Ce mercredi, de nombreux enseignants de l’académie de Lille ont reçu un message du ministère de l’Education nationale leur annonçant leur possible mutation à Toulouse ou à Grenoble. Problème: aucun d’entre eux n’avait formulé de demande de mutation.

Par erreur, le ministère annonce leur mutation à des professeurs qui ne l'avaient pas demandée

 L’académie de Lille en passe de déménager à Toulouse et à Grenoble? (photo d’illustration)

 Reuters/Andrea Comas

Drôle de mercredi pour les enseignants de l’académie de Lille. A la suite d’une erreur dont la nature n’a pour l’instant pas été identifiée, ils ont reçu sur leur messagerie électronique professionnelle, I-profs, un ou plusieurs mails leur annonçant leur mutation.

[Edit le 26 février à 15h: ce jeudi midi, le ministère a envoyé un message à tous les enseignants via Iprofs pour s’excuser de ce qu’il présente comme “des erreurs techniques de diffusion de messages”]

Tous mutés à Toulouse, ou à Grenoble!

C’est le cas de Céline Rigo, professeure d’Histoire-Géographie dans l’académie de Lille, et secrétaire nationale du syndicat enseignant Unsa: “En ouvrant ma boite mail en début d’après-midi, j’ai découvert que j’avais reçu trois mails du ministère dans I-Profs. Deux de ces mails m’annonçaient une mutation à Toulouse, et le troisième, à Grenoble, ‘dans le cadre du mouvement2015’. Sauf que je n’ai fait aucune demande de mutation!”.

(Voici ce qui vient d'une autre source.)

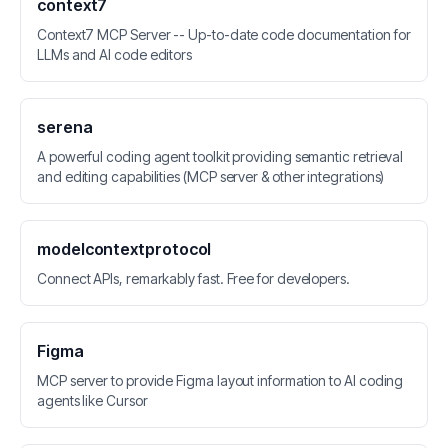
context7
Context7 MCP Server -- Up-to-date code documentation for
LLMs and AI code editors
serena
A powerful coding agent toolkit providing semantic retrieval
and editing capabilities (MCP server & other integrations)
modelcontextprotocol
Connect APIs, remarkably fast. Free for developers.
Figma
MCP server to provide Figma layout information to AI coding
agents like Cursor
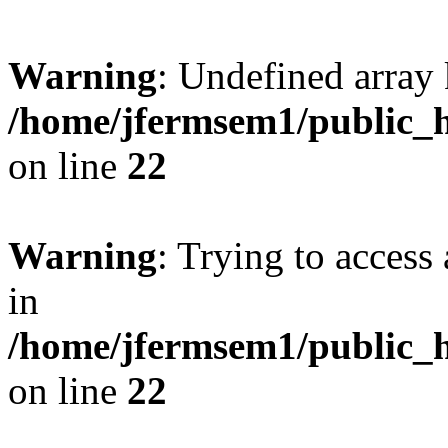
Warning
: Undefined array 
/home/jfermsem1/public_h
on line
22
Warning
: Trying to access 
in
/home/jfermsem1/public_h
on line
22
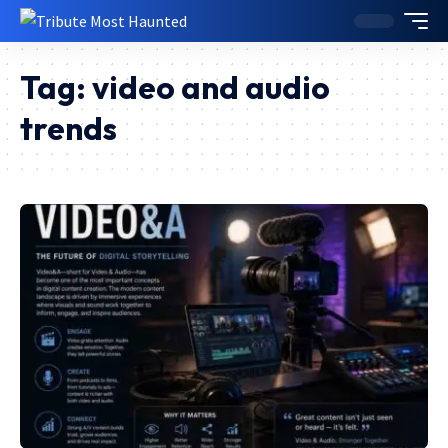
Tag:
video and audio
trends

Même surprise pour Karine Boulonne, elle aussi professeure d’Histoire-Géographie, et responsable du SNES dans l’académie lilloise: “Il fallait lire le mail jusqu’au bout pour découvrir le prénom et le nom du véritable destinataire du mail, et comprendre qu’il y avait une erreur. Mais comme la formulation n’était pas très explicite, certains collègues ont pu s’inquiéter sérieusement”. Dans l’après-midi de mercredi, Karine Boulonne a d’ailleurs reçu une quinzaine d’appels de collègues, inquiets de se voir muter de force à l’autre bout de la France sans l’avoir demandé…

Grosse frayeur pour les professeurs non titulaires

Outre la frayeur induite par la réception de ce mail chez les professeurs remplaçants, non titulaires de leur poste, ou chez ceux en attente de mutation, mais dans une autre académie, les deux enseignantes pointent un sérieux problème de confidentialité. “Sur les mails figurent en toutes lettres les identités de personnes qui existent vraiment, et dont tous les collègues savent désormais qu’elles ont demandé leur mutation” relève Karine Boulonne. Délicat.

Contacté en début de soirée mercredi, le ministère de l’Education nationale n’était alors pas en mesure d’expliquer l’origine de cette erreur.